スクロールバーの「現在のスクロール位置」はcurpos属性から取得できます。また、この属性に新たな値を設定すれば、スクロールバーはその位置までスクロールしてくれます。以下に、普段は縦スクロールバーを、縦スクロールバーが非表示の時は横スクロールバーを動かす、という場合の例を示します。

<method name="scrollContent">
  <parameter name="aCount"/>
  <body><![CDATA[
    var scrollbar = (this.mVerticalScrollbar) ? this.mVerticalScrollbar :
                                                this.mHorizontalScrollbar ;
    if (!scrollbar) return;
    var curPos = parseInt(scrollbar.getAttribute('curpos'));
    scrollbar.setAttribute('curpos', curPos + aCount);
  ]]></body>
</method>

ただ、これだと制限以上にスクロールできてしまいます(外見上は変化しませんが、内部的には影響します)から、最小値・最大値のチェックが必要です。

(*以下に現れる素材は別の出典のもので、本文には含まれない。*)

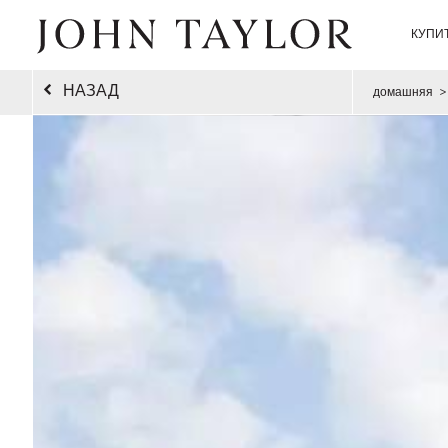
КУПИ
НАЗАД
домашняя
>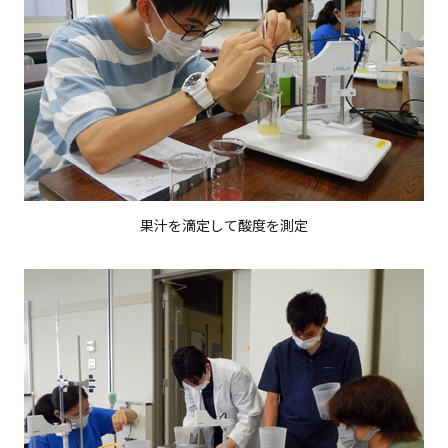
果汁を滴定して酸度を測定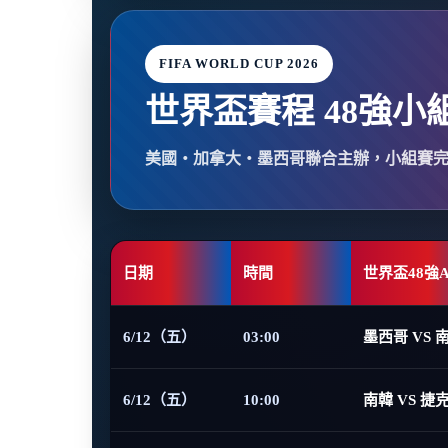
FIFA WORLD CUP 2026
世界盃賽程 48強小
美國・加拿大・墨西哥聯合主辦，小組賽
日期
時間
世界盃48強
6/12（五）
03:00
墨西哥 VS 
6/12（五）
10:00
南韓 VS 捷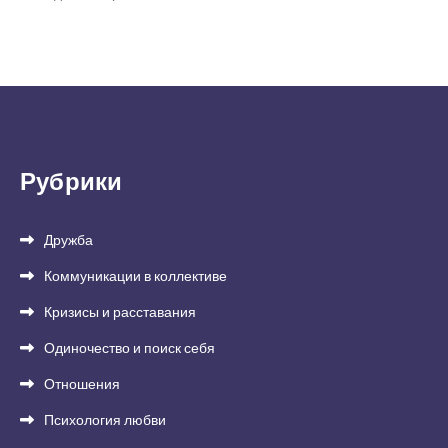
Рубрики
Дружба
Коммуникации в коллективе
Кризисы и расставания
Одиночество и поиск себя
Отношения
Психология любви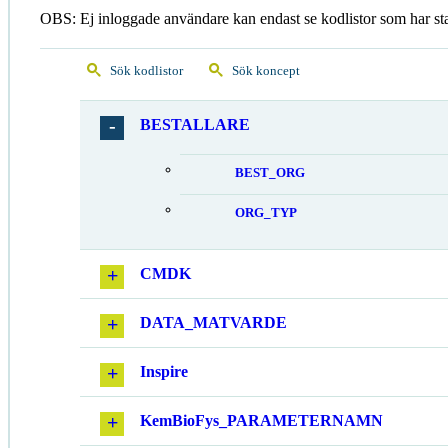
OBS: Ej inloggade användare kan endast se kodlistor som har st
Sök kodlistor
Sök koncept
BESTALLARE
BEST_ORG
ORG_TYP
CMDK
DATA_MATVARDE
Inspire
KemBioFys_PARAMETERNAMN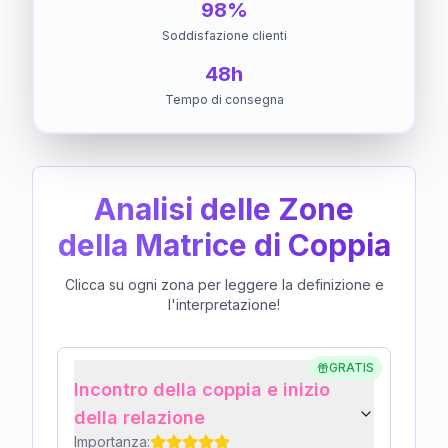
98%
Soddisfazione clienti
48h
Tempo di consegna
Analisi delle Zone
della Matrice di Coppia
Clicca su ogni zona per leggere la definizione e
l'interpretazione!
GRATIS
Incontro della coppia e inizio
della relazione
Importanza:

<method name="scrollContent">
  <parameter name="aCount"/>
  <body><![CDATA[
    var scrollbar = (this.mVerticalScrollbar) ? this.mVerticalScrollbar :
                                                this.mHorizontalScrollbar ;
    if (!scrollbar) return;
    var curPos = parseInt(scrollbar.getAttribute('curpos'));
    var maxPos = parseInt(scrollbar.getAttribute('maxpos'));
    var newPos = Math.max(0, Math.min(maxPos, curPos + aCount));
    scrollbar.setAttribute('curpos', newPos);
  ]]></body>
</method>

まとめ

以上の内容をまとめると、以下のようなコードになります。

.scrollable {
    overflow: auto;
    -moz-binding: url('scrollableElement.xml#scrollableElement');
}
.scrollable > scrollbar {
    -moz-binding: url('scrollableElement.xml#scrollbar');
}


<?xml version="1.0"?>
<bindings xmlns="http://www.mozilla.org/xbl">

<binding id="scrollableElement">
  <handlers>
    <handler event="DOMMouseScroll"><![CDATA[
      this.scrollContent(event.detail > 0 ? 50 : -50 );
    ]]></handler>
  </handlers>
  <implementation>
    <method name="scrollContent">
      <parameter name="aCount"/>
      <body><![CDATA[
      var scrollbar = (this.mVerticalScrollbar) ? this.mVerticalScrollbar :
                                                  this.mHorizontalScrollbar ;
      if (!scrollbar) return;
      var curPos = parseInt(scrollbar.getAttribute('curpos'));
      var maxPos = parseInt(scrollbar.getAttribute('maxpos'));
      var newPos = Math.max(0, Math.min(maxPos, curPos + aCount));
      scrollbar.setAttribute('curpos', newPos);
      ]]></body>
    </method>
  </implementation>
</binding>

<binding id="scrollbar"
  extends="chrome://global/content/bindings/scrollbar.xml#scrollbar">
  <implementation>
    <constructor><![CDATA[
      if (navigator.platform.indexOf('Mac') != -1)
        this.initScrollbar(); 

      if (this.orient == 'horizontal')
        this.parentNode.mHorizontalScrollbar = this;
      else
        this.parentNode.mVerticalScrollbar = this;
    ]]></constructor>
    <destructor><![CDATA[
      if (this.orient == 'horizontal')
        this.parentNode.mHorizontalScrollbar = null;
      else
        this.parentNode.mVerticalScrollbar = null;
    ]]></destructor>
  </implementation>
</binding>

</bindings>

スクロール量を変えたりスクロール方向が一方向だけに限定する場合などには、また適当に加工して下さい。